The third season since I pulled out the old diesel engine and replaced it with an electric motor has ended. I've been reflecting on this. I think this was the season I became completely comfortable with the decision to go electric.
My first season with electric propulsion back in 2008 was full of fussing and watching every aspect of the propulsion system to make sure there it was always charged and ready and operating properly. I would run the Honda 2000i generator more than necessary just to make sure the power would be available even when I was not really using any electric propulsion at all. For example when I was making my first 12 mile transit down the East River via Hell Gate since converting to electric propulsion. I kept the Honda generator running on deck because I did not know how much I would be using the electric propulsion. In previous trips with my diesel I ALWAYS had to have it running for the entire trip. Just to make sure power was available and their were no starting problems. I found out that with electric propulsion there really is no need to have the generator fired up at all. I let natures currents carry the boat along and just need a little thrust from time to time to straighten out the boat. It has become a quiet and pleasurable journey.
My second season was marred by the failure of the Xantrex XBM battery monitor display.
Which meant I was flying blind in terms of being able to see how much current and amp hours I was drawing from the battery bank when under electric propulsion. It is akin to running a diesel engine with with a broken fuel gauge. You just never know when you would run out for sure. So again I was very cautious when using electric propulsion.
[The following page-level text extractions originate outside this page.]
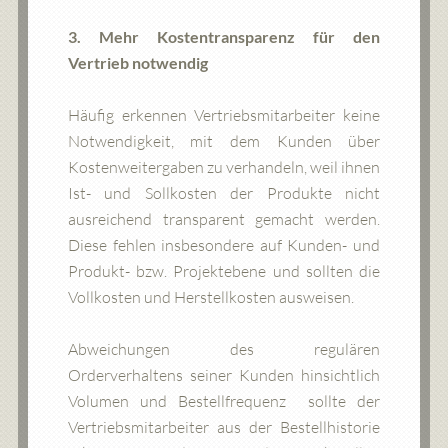
3. Mehr Kostentransparenz für den
Vertrieb notwendig
Häufig erkennen Vertriebsmitarbeiter keine
Notwendigkeit, mit dem Kunden über
Kostenweitergaben zu verhandeln, weil ihnen
Ist- und Sollkosten der Produkte nicht
ausreichend transparent gemacht werden.
Diese fehlen insbesondere auf Kunden- und
Produkt- bzw. Projektebene und sollten die
Vollkosten und Herstellkosten ausweisen.
Abweichungen des regulären
Orderverhaltens seiner Kunden hinsichtlich
Volumen und Bestellfrequenz sollte der
Vertriebsmitarbeiter aus der Bestellhistorie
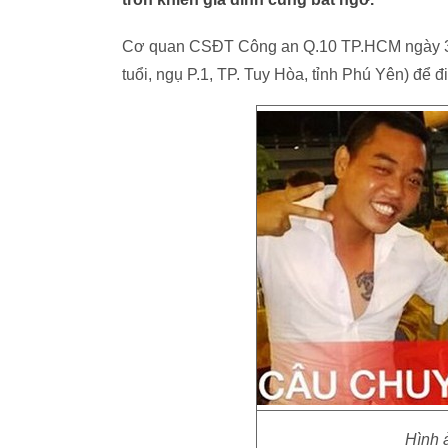
Cơ quan CSĐT Công an Q.10 TP.HCM ngày 30-9 
tuổi, ngụ P.1, TP. Tuy Hòa, tỉnh Phú Yên) để đ
Hình a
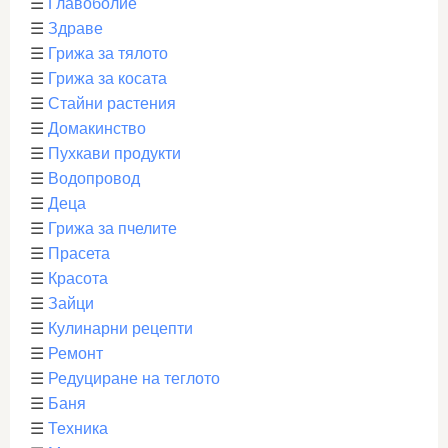
☰
Главоболие
☰
Здраве
☰
Грижа за тялото
☰
Грижа за косата
☰
Стайни растения
☰
Домакинство
☰
Пухкави продукти
☰
Водопровод
☰
Деца
☰
Грижа за пчелите
☰
Прасета
☰
Красота
☰
Зайци
☰
Кулинарни рецепти
☰
Ремонт
☰
Редуциране на теглото
☰
Баня
☰
Техника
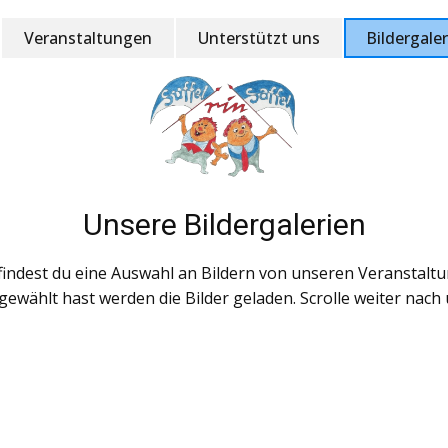
Veranstaltungen
Unterstützt uns
Bildergaler
Unsere Bildergalerien
findest du eine Auswahl an Bildern von unseren Veranstalt
gewählt hast werden die Bilder geladen. Scrolle weiter nach
staltung 50 Jahre AKK, Samstag, 03.02.24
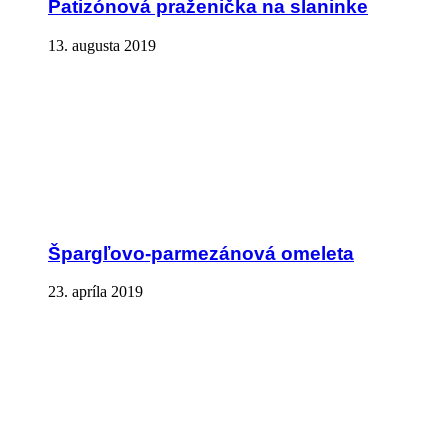
Patizónová praženička na slaninke
13. augusta 2019
Špargľovo-parmezánová omeleta
23. apríla 2019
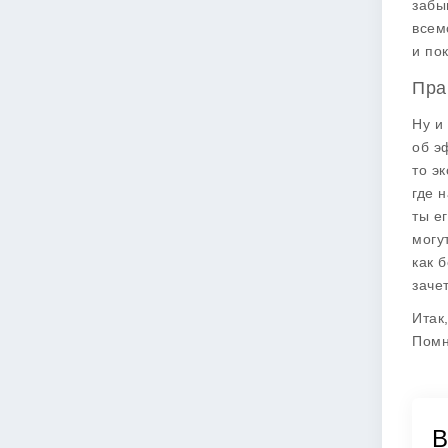
забы
всем
и по
Пра
Ну и
об
э
то э
где 
ты е
могу
как 
заче
Итак
Помни
В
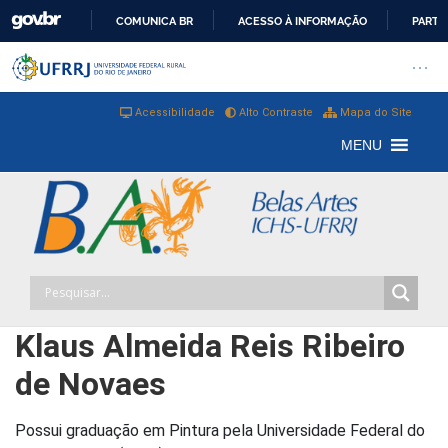
COMUNICA BR
ACESSO À INFORMAÇÃO
PARTI
IR
Barra institucional da Universi
Pular barra institucional
Abrir
PARA
O
Acessibilidade
Alto Contraste
Mapa do Site
CONTEÚDO
MENU
Klaus Almeida Reis Ribeiro
de Novaes
Possui graduação em Pintura pela Universidade Federal do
This third season was very different. The XBM battery monitor display was repaired and working plus I installed a backup meter inside the cabin. This season I rarely fired up the generator while underway. Instead waiting until I anchored to charge up the bank after the days travel. I also did not hesitate to add a little electric propulsion and motor/sail quietly along when the current conspired to do it's best to make sure I would not be able to round a point of land or buoy. I only used about seven gallons of gasoline the whole season. Since I traveled about 350 miles I made about 50 miles to the gallon. Though the actual amount is probably greater because at least a gallon of that consumption was for the noisy Honda BP-2 four stroke outboard I used on occasion to power the dingy. I was amazed at how much gas the little 2 horsepower outboard consumed when compared the Honda 2000 generator. Another revelation I had this season is when this outboard finally dies I'll probably replace it with an electric outboard too! Of course BIANKA is first and foremost a sailboat and there was help from the wind turbine and solar panels on board when charging the battery bank too. All of which also helped to decrease the amount of time I need to run the generator. I even found uses for the excess energy from the 48 volt solar and wind turbine after the 48 volt battery bank was fully charged. I am looking forward to next season even more now that I am completely comfortable with how reliable, quiet and useful my electric propulsion system is. In short I am so glad I made the decision to go electric with every year that goes by.